Build a Streaming Inference Pipeline by Deploying Apache MXNet on AWS Lambda

Published in

Apache MXNet

12 min readJul 11, 2020

Thanks to Sandeep Krishnamurthy, Olivier Cruchant, Thom Lane and Kevin Mould for their feedback

Introduction

AWS Lambda is a compute service that allows you to run code without provisioning or managing servers. It also introduces scalability, with the ability to run up to 3000 tasks concurrently. More importantly, you only pay for the compute time you consume, which can lead to significant cost savings in certain situations. When combining AWS Lambda with deep learning models, you can get outstanding model performance with the convenience of AWS Lambda. In this post, we will walkthrough how to build a streaming inference pipeline using Apache MXNet and AWS Lambda. In particular, we will discuss how to deploy a package that exceeds the typical Lambda upload limit. And finally, we will analyze the pipeline performance and costs.

Use case scenario

A deep learning streaming inference pipeline is a perfect use case for MXNet on AWS Lambda. Let’s assume an e-commerce company wants to extract meta data from their product images. For example, Airbnb uses image classification models to identify what type of room (kitchen, pool, garden) is displayed in a picture. This is where the streaming inference pipeline comes in: it continuously monitors the data flow, performs image classification whenever an image is acquired, and saves the results into long term storage (such as Amazon S3). AWS Lambda manages everything for you: from provisioning to scaling. Additionally, the company only pays for the compute time that AWS Lambda needs, which makes it very cost efficient for intermittent workloads.

Inference pipeline workflow

The above data extraction use case boils down to the following workflow:

An image is uploaded to an Amazon S3 bucket (input bucket).
The image triggers the AWS Lambda function to retrieve resources from the resource bucket and perform image classification using the MXNet model.
The inference result is stored in another Amazon S3 bucket (output bucket).

Build the pipeline

This section will show you how to build the above pipeline step by step. Before we start, please don’t forget to configure your AWS Command Line Interface (CLI) if you haven’t already done so:

$ aws configure

Amazon S3 buckets

The first step is to create the following storage components of the pipeline:

input_bucket: An S3 bucket to receive the input images.
resource_bucket: An S3 bucket to host the resource files for the Lambda function during runtime.
output_bucket: An S3 bucket to store the inference results.
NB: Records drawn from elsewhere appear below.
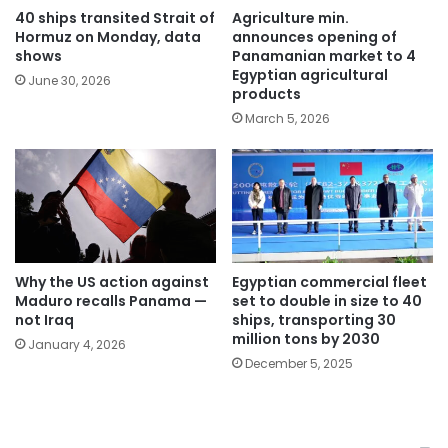
40 ships transited Strait of
Agriculture min.
Hormuz on Monday, data
announces opening of
shows
Panamanian market to 4
Egyptian agricultural
June 30, 2026
products
March 5, 2026
Why the US action against
Egyptian commercial fleet
Maduro recalls Panama —
set to double in size to 40
not Iraq
ships, transporting 30
million tons by 2030
January 4, 2026
December 5, 2025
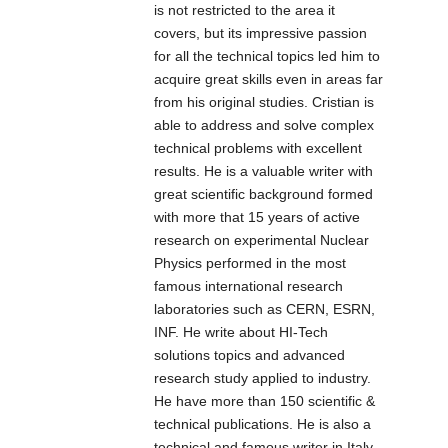
the switches
video
is not restricted to the area it
solution of the
rugged high-
enable
transmittering
covers, but its impressive passion
economy.
strength metal
centralization of
to an RC
for all the technical topics led him to
case, power
the power
aircraft,
acquire great skills even in areas far
supply input
supply, providing
Ground detail
from his original studies. Cristian is
(48VDC). The
up to 30 watts of
can be seen
able to address and solve complex
switch support
power per port
even facing
technical problems with excellent
IEEE802.3/
and reducing the
late afternoon
results. He is a valuable writer with
IEEE802.3u/
effort needed for
sun
great scientific background formed
IEEE802.3x/ with
installing power.
with more that 15 years of active
IOSD: Highly
10/100M,
The switches can
research on experimental Nuclear
involved and
full/half-duplex,
be used to power
Physics performed in the most
safe flight
and MDI/MDI-X
IEEE802.3af/at
famous international research
experience
auto-sensing, the
standard devices
laboratories such as CERN, ESRN,
through
-40～75℃
(PD), eliminating
INF. He write about HI-Tech
collecting and
working
the need for
solutions topics and advanced
trasmitting
temperature, can
additional wiring.
research study applied to industry.
real-time
meet all kinds of
He have more than 150 scientific &
flight data
It support CE,
Industrial
technical publications. He is also a
which is
FCC standard,
environment
technical and famous writer in Italy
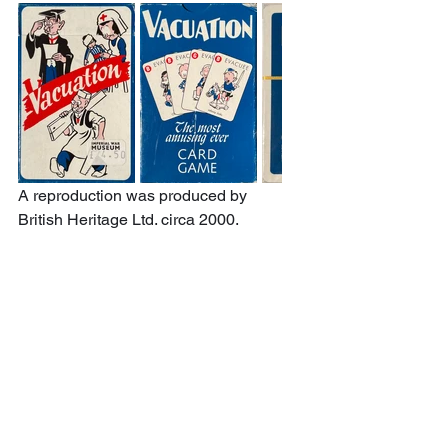
A reproduction was produced by 
British Heritage Ltd. circa 2000.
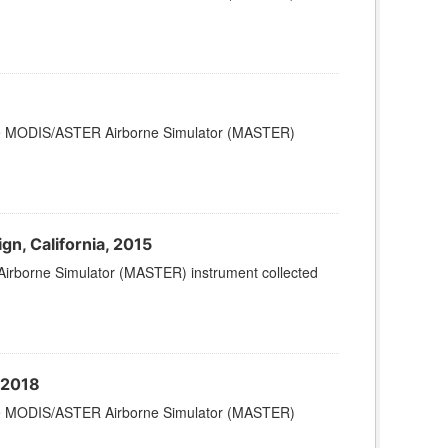
 the MODIS/ASTER Airborne Simulator (MASTER)
, California, 2015
Airborne Simulator (MASTER) instrument collected
 2018
 the MODIS/ASTER Airborne Simulator (MASTER)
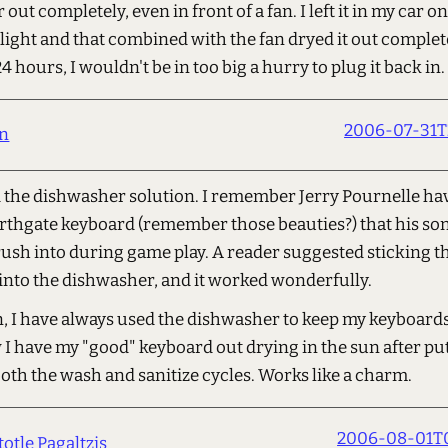
ir out completely, even in front of a fan. I left it in my car o
nlight and that combined with the fan dryed it out complete
24 hours, I wouldn't be in too big a hurry to plug it back in.
2006-07-31T
in
d the dishwasher solution. I remember Jerry Pournelle ha
rthgate keyboard (remember those beauties?) that his son
ush into during game play. A reader suggested sticking t
into the dishwasher, and it worked wonderfully.
n, I have always used the dishwasher to keep my keyboards
I have my "good" keyboard out drying in the sun after put
oth the wash and sanitize cycles. Works like a charm.
2006-08-01T0
totle Pagaltzis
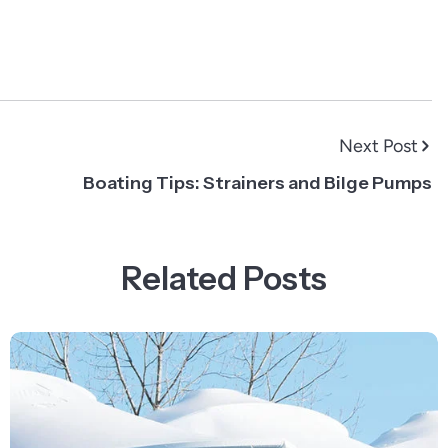
Next Post
Boating Tips: Strainers and Bilge Pumps
Related Posts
You can either use the Amazon S3 management console or the following CLI commands to create the S3 buckets:

$ aws s3api create-bucket --bucket your-input-bucket-name \
                          --region your-region \
                          --create-bucket-configuration \
                          LocationConstraint=your-region
$ aws s3api create-bucket --bucket your-resource-bucket-name \
                          --region your-region \
                          --create-bucket-configuration \
                          LocationConstraint=your-region
$ aws s3api create-bucket --bucket your-output-bucket-name \
                          --region your-region \
                          --create-bucket-configuration \
                          LocationConstraint=your-region

Prepare the deployment package

The next step is to prepare the deployment package for AWS Lambda. A deployment package is a compressed archive that contains the function code and dependencies. AWS lambda will run this code when triggered. In our case, it should contain the following items:

lambda_function.py — the main function that performs inference during runtime.
model.params — the model parameter file. In this case we use a pre-trained ResNet50_v2 model (download here). You can also use your own model. More details of saving/loading model can be found here.
synset.txt — the label file for Imagenet dataset. It maps the model output (integer) to an object class (string). For instance, ‘559’ is mapped to ‘folding chair’. You can find it here.
dependencies — the libraries that the lambda function depends on, such as MXNet, numpy, etc.

Dependencies
The following command downloads the current released version of MXNet (1.6.0) and all its dependencies in to folder package at the current directory.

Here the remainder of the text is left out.